Kegiatan lomba tersebut diikuti oleh perwakilan TP PKK dari seluruh kecamatan se-Kabupaten Barito Utara. Para peserta menampilkan kreativitas dalam menciptakan menu inovatif yang mengangkat kekayaan pangan lokal sebagai dukungan terhadap gerakan diversifikasi pangan nasional.
Hj. Maya Savitri juga menyampaikan bahwa kegiatan tersebut merupakan bentuk dukungan terhadap Peraturan Presiden Nomor 81 Tahun 2024 tentang Percepatan Penganekaragaman Pangan Berbasis Potensi Sumber Daya Lokal.

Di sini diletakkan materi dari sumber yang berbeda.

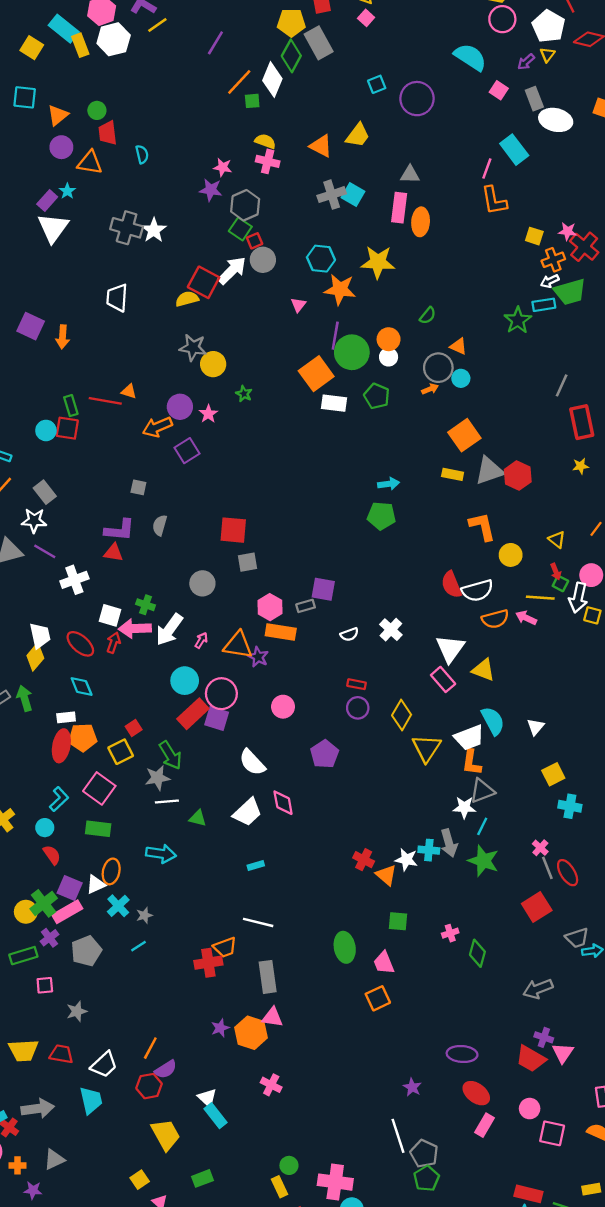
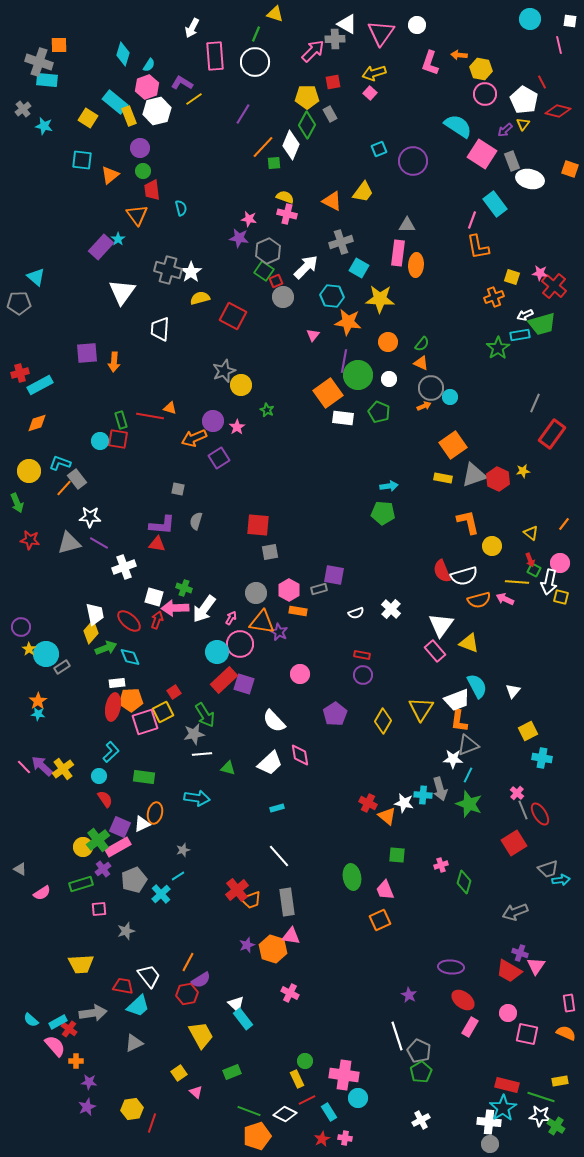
gray rectangle: (319, 43) -> (330, 114), size x0.6
pink square: (499, 90) -> (482, 154), size x1.8
purple circle: (61, 147) -> (140, 148), moved
orange triangle: (90, 163) -> (137, 215), turned 45
cyan square: (353, 195) -> (359, 268), moved
purple rectangle: (47, 201) -> (101, 247), size x1.4
white triangle: (53, 228) -> (122, 292), moved
orange cross: (553, 260) -> (494, 297), moved
white arrow: (232, 270) -> (306, 267), moved
yellow semicircle: (187, 299) -> (200, 298), moved
purple square: (31, 326) -> (87, 353), turned -30
orange circle: (389, 339) -> (388, 342), moved
orange triangle: (458, 346) -> (421, 363), moved
gray star: (193, 348) -> (224, 371), turned -30
red rectangle: (582, 422) -> (552, 434), turned 48
yellow star: (581, 466) -> (523, 471), moved
gray rectangle: (45, 492) -> (77, 479), moved
gray circle: (202, 583) -> (256, 593), moved
orange rectangle: (281, 632) -> (298, 611), size x0.7
pink circle: (221, 694) -> (240, 644), moved
green arrow: (25, 698) -> (106, 648), moved, turned 85
yellow diamond: (402, 715) -> (383, 721), moved
pink square: (99, 788) -> (145, 722), moved, turned 36
cyan cross: (118, 906) -> (161, 894), moved
white line: (258, 922) -> (279, 856), turned 35
orange trapezoid: (225, 947) -> (251, 900), moved
red cross: (208, 963) -> (237, 890), turned -30
red trapezoid: (61, 1054) -> (123, 986), moved
white trapezoid: (104, 1065) -> (149, 976), turned -85
cyan trapezoid: (91, 1100) -> (138, 1006), turned 60
gray triangle: (54, 1160) -> (134, 1043), moved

Ia mengajak seluruh kader PKK dan organisasi wanita di Barito Utara menjadi pelopor dalam mengedukasi masyarakat tentang pentingnya konsumsi pangan yang beragam, bergizi, seimbang, dan aman.
“B2SA bukan hanya soal menu makanan, tapi juga gerakan nyata untuk membangun generasi sehat dan kuat. Dengan memanfaatkan bahan pangan lokal, kita turut memperkuat ketahanan pangan daerah sekaligus meningkatkan ekonomi masyarakat,” tambahnya.
Di akhir sambutannya, Hj. Maya berharap kegiatan lomba ini tidak sekadar menjadi ajang kompetisi, tetapi dapat berkembang menjadi gerakan berkelanjutan yang mampu mengubah pola konsumsi masyarakat menuju pola makan yang lebih sehat dan berdaya saing.
“Mari bersama-sama kita wujudkan masyarakat Barito Utara yang sehat, aktif, dan produktif melalui konsumsi pangan B2SA berbasis sumber daya lokal,” pungkasnya.